De jacht is sinds oudsher het geliefkoosde tijdverdrijf van de adel en de clerus. Zij leggen jachtpaviljoenen aan die opgesmukt worden met muurschilderingen en tapijten gewijd aan de iconografie van de jacht. In de zestiende eeuw is het genre verouderd, maar het herleeft zachtjesaan. Dierstukken en jachttaferelen winnen terug aan populariteit.
Jan van der Straet (1523-1605) blaast als een van de eersten het genre nieuw leven in met zijn 28 wandtapijten voor Cosimo I de' Medici's villa in Poggio a Caiano (Italië). Daarenboven zijn de vertaalde fabels van antieke auteurs zoals Aesopus en Phaedrus, waarin dieren worden opgevoerd, zeer in trek. In 17e-eeuwse jachttaferelen wordt ook vaak een link met de antieken gelegd. Het gaat bijvoorbeeld om verwijzingen naar Diana, de godin van de jacht, of de jacht op het Caledonische everzwijn.
Ook in dit genre is Peter Paul Rubens (1577-1640) een van de vernieuwende krachten. Geschilderde jachttrofeeën zijn een statussymbool omdat zij alluderen op het bezit van uitgestrekte jachtgronden. Rubens maakt van het dierstuk een dynamisch en dramatisch jachttafereel, waarin dieren met veel machtsvertoon worden bejaagd. Levende dieren schilderen vergt specialistische kennis. Rubens voert bloedstollende taferelen op, die vaak gevuld zijn met steigerende paarden en uitheemse dieren zoals leeuwen of zelfs nijlpaarden en krokodillen.
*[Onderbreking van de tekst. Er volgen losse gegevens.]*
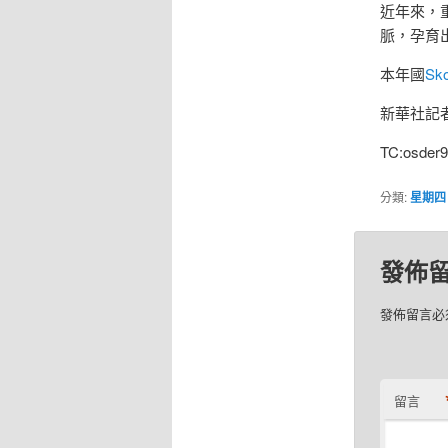
近年來，
脈，孕育
本年國
Sk
新華社記者
TC:osder9
分類:
星期四
發佈
發佈留言必
留言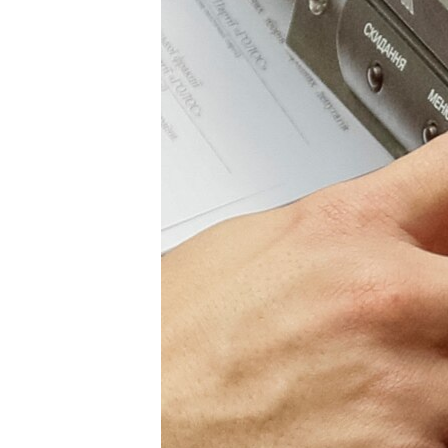
ВІДЕОУРОКИ «ELIFBE»
СВІДЧЕННЯ ОКУПАЦІЇ
УКРАЇНСЬКА ПРОБЛЕМА КРИМУ
ІНФОГРАФІКА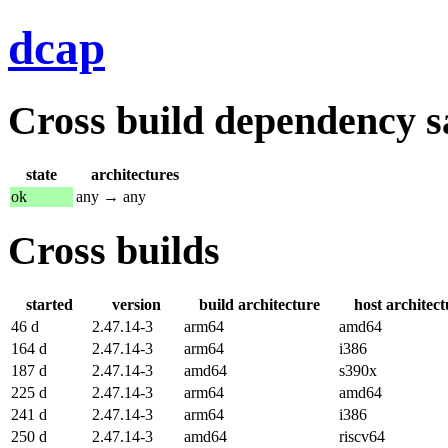
dcap
Cross build dependency sat
state
architectures
ok
any → any
Cross builds
started
version
build architecture
host architect
46 d
2.47.14-3
arm64
amd64
164 d
2.47.14-3
arm64
i386
187 d
2.47.14-3
amd64
s390x
225 d
2.47.14-3
arm64
amd64
241 d
2.47.14-3
arm64
i386
250 d
2.47.14-3
amd64
riscv64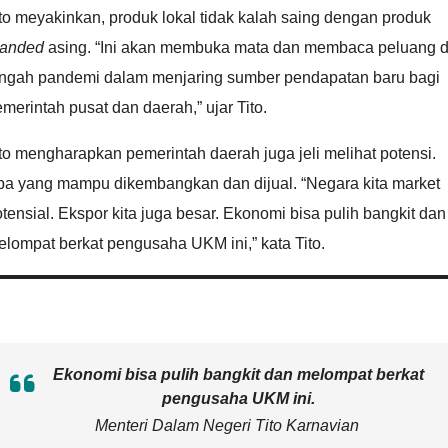
to meyakinkan, produk lokal tidak kalah saing dengan produk
randed
asing. “Ini akan membuka mata dan membaca peluang d
engah pandemi dalam menjaring sumber pendapatan baru bagi
merintah pusat dan daerah,” ujar Tito.
to mengharapkan pemerintah daerah juga jeli melihat potensi.
pa yang mampu dikembangkan dan dijual. “Negara kita market
tensial. Ekspor kita juga besar. Ekonomi bisa pulih bangkit dan
lompat berkat pengusaha UKM ini,” kata Tito.
Ekonomi bisa pulih bangkit dan melompat berkat
pengusaha UKM ini.
Menteri Dalam Negeri Tito Karnavian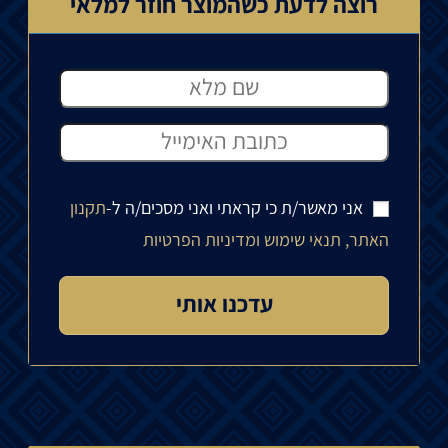
רוצה לדעת כשהמוצר חוזר למלאי
אני מאשר/ת כי קראתי ואני מסכים/ה ל-
תקנון
האתר, תנאי שימוש ומדיניות הפרטיות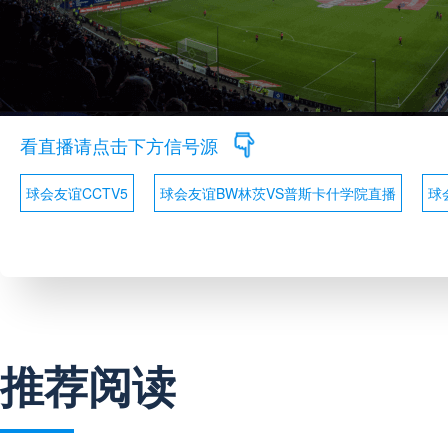
看直播请点击下方信号源
球会友谊CCTV5
球会友谊BW林茨VS普斯卡什学院直播
球
推荐阅读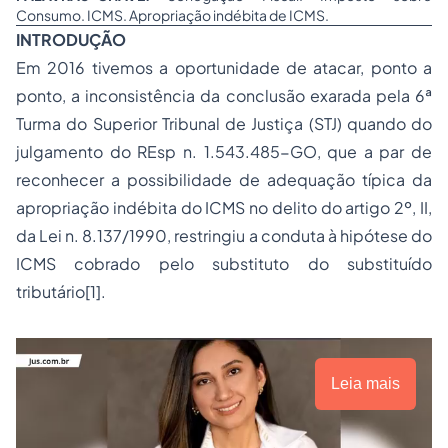
Consumo. ICMS. Apropriação indébita de ICMS.
INTRODUÇÃO
Em 2016 tivemos a oportunidade de atacar, ponto a
ponto, a inconsistência da conclusão exarada pela 6ª
Turma do Superior Tribunal de Justiça (STJ) quando do
julgamento do REsp n. 1.543.485-GO, que a par de
reconhecer a possibilidade de adequação típica da
apropriação indébita do ICMS no delito do artigo 2º, II,
da Lei n. 8.137/1990, restringiu a conduta à hipótese do
ICMS cobrado pelo substituto do substituído
tributário[1].
Leia mais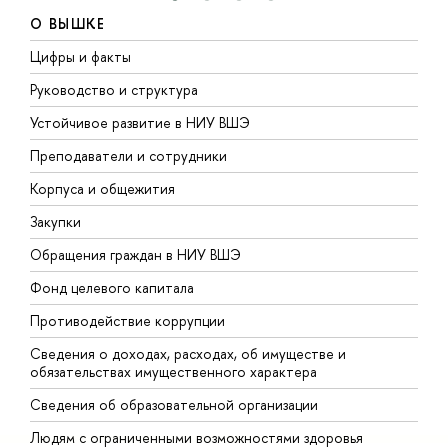
О ВЫШКЕ
Цифры и факты
Л
Руководство и структура
Д
Устойчивое развитие в НИУ ВШЭ
О
Преподаватели и сотрудники
П
Корпуса и общежития
В
Закупки
П
Обращения граждан в НИУ ВШЭ
А
Фонд целевого капитала
Д
Противодействие коррупции
Ц
Сведения о доходах, расходах, об имуществе и
Б
обязательствах имущественного характера
О
Сведения об образовательной организации
О
Людям с ограниченными возможностями здоровья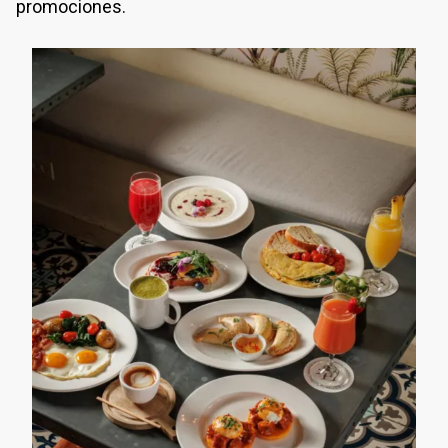
promociones.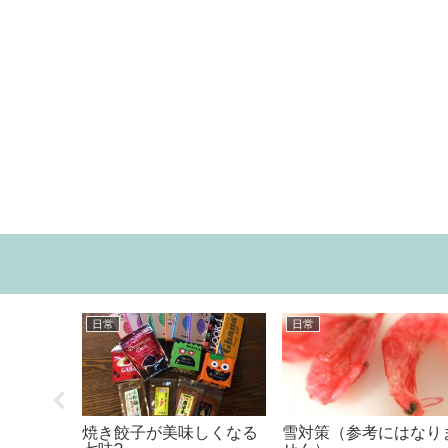
食べ物
日常
を抜ける
お気に入りの調味料
夏味のお稲荷さ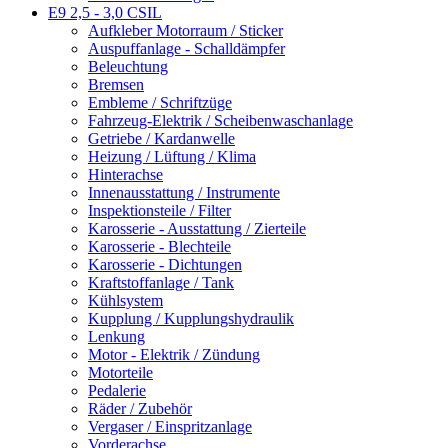
E9 2,5 - 3,0 CSIL
Aufkleber Motorraum / Sticker
Auspuffanlage - Schalldämpfer
Beleuchtung
Bremsen
Embleme / Schriftzüge
Fahrzeug-Elektrik / Scheibenwaschanlage
Getriebe / Kardanwelle
Heizung / Lüftung / Klima
Hinterachse
Innenausstattung / Instrumente
Inspektionsteile / Filter
Karosserie - Ausstattung / Zierteile
Karosserie - Blechteile
Karosserie - Dichtungen
Kraftstoffanlage / Tank
Kühlsystem
Kupplung / Kupplungshydraulik
Lenkung
Motor - Elektrik / Zündung
Motorteile
Pedalerie
Räder / Zubehör
Vergaser / Einspritzanlage
Vorderachse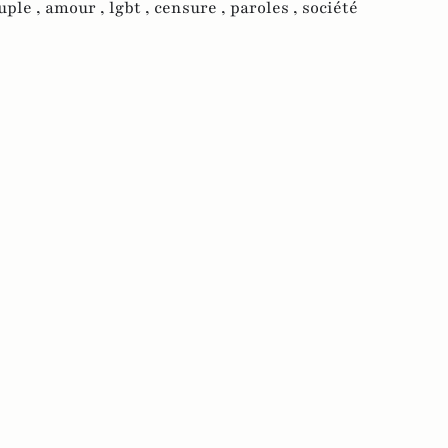
uple ,
amour ,
lgbt ,
censure ,
paroles ,
société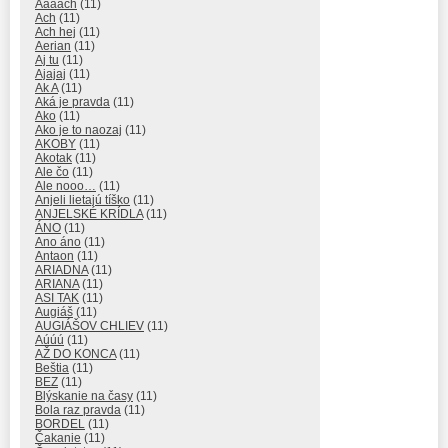
Aaaach
(11)
Ach
(11)
Ach hej
(11)
Aerian
(11)
Aj tu
(11)
Ajajaj
(11)
Ak A
(11)
Aká je pravda
(11)
Ako
(11)
Ako je to naozaj
(11)
AKOBY
(11)
Akotak
(11)
Ale čo
(11)
Ale nooo…
(11)
Anjeli lietajú tíško
(11)
ANJELSKÉ KRÍDLA
(11)
ÁNO
(11)
Ano áno
(11)
Antaon
(11)
ARIADNA
(11)
ARIANA
(11)
ASI TAK
(11)
Augiáš
(11)
AUGIÁŠOV CHLIEV
(11)
Aúúú
(11)
AŽ DO KONCA
(11)
Beštia
(11)
BEZ
(11)
Blýskanie na časy
(11)
Bola raz pravda
(11)
BORDEL
(11)
Čakanie
(11)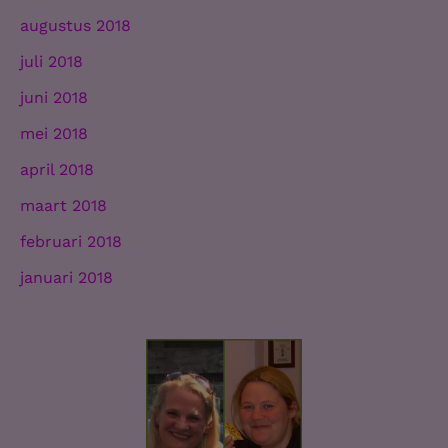
augustus 2018
juli 2018
juni 2018
mei 2018
april 2018
maart 2018
februari 2018
januari 2018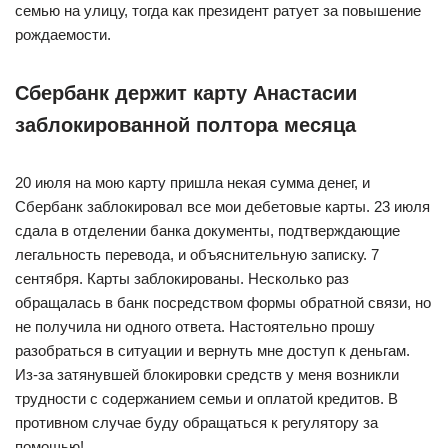
семью на улицу, тогда как президент ратует за повышение
рождаемости.
Сбербанк держит карту Анастасии
заблокированной полтора месяца
20 июля на мою карту пришла некая сумма денег, и
Сбербанк заблокировал все мои дебетовые карты. 23 июля
сдала в отделении банка документы, подтверждающие
легальность перевода, и объяснительную записку. 7
сентября. Карты заблокированы. Несколько раз
обращалась в банк посредством формы обратной связи, но
не получила ни одного ответа. Настоятельно прошу
разобраться в ситуации и вернуть мне доступ к деньгам.
Из-за затянувшей блокировки средств у меня возникли
трудности с содержанием семьи и оплатой кредитов. В
противном случае буду обращаться к регулятору за
помощью!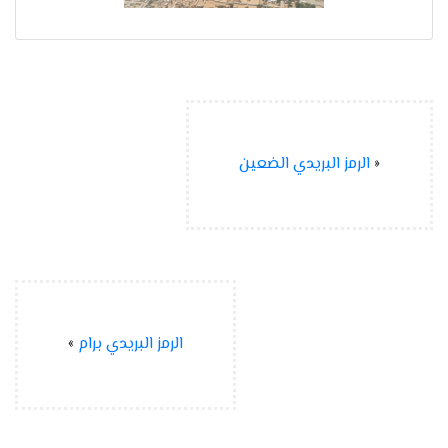
«
الرمز البريدي الضعين
الرمز البريدي برام
»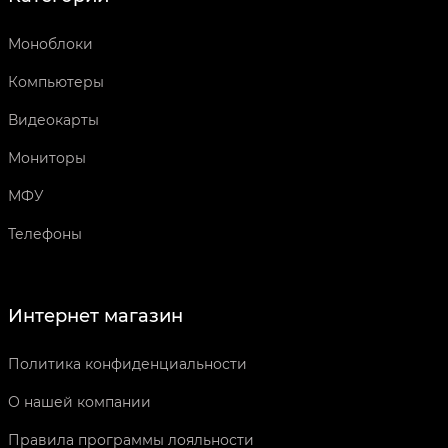
Моноблоки
Компьютеры
Видеокарты
Мониторы
МФУ
Телефоны
Интернет магазин
Политика конфиденциальности
О нашей компании
Правила программы лояльности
Frans Snijders (1579-1657) en Paul de Vos (1595-1678), twee specialisten op het vlak van de dierschildering die Rubens bij vele werken assisteren, drukken ook hun stempel op het genre. Het is Snijders die van het dramatische jachttafereel een zelfstandig dierstuk zonder menselijke aanwezigheid maakt. Een voorbeeld is het monumentale Jacht op een everzwijn uit de collectie van het Rockoxhuis in Antwerpen.
Het diergevecht, het vogelstuk en het satirische vogelconcert zijn enkele van een reeks subcategorieën van gegeerde dierstukken in de 17e eeuw. Onder anderen Snijders en Joannes Fijt (1611-1661) tonen zich primussen in deze stukken.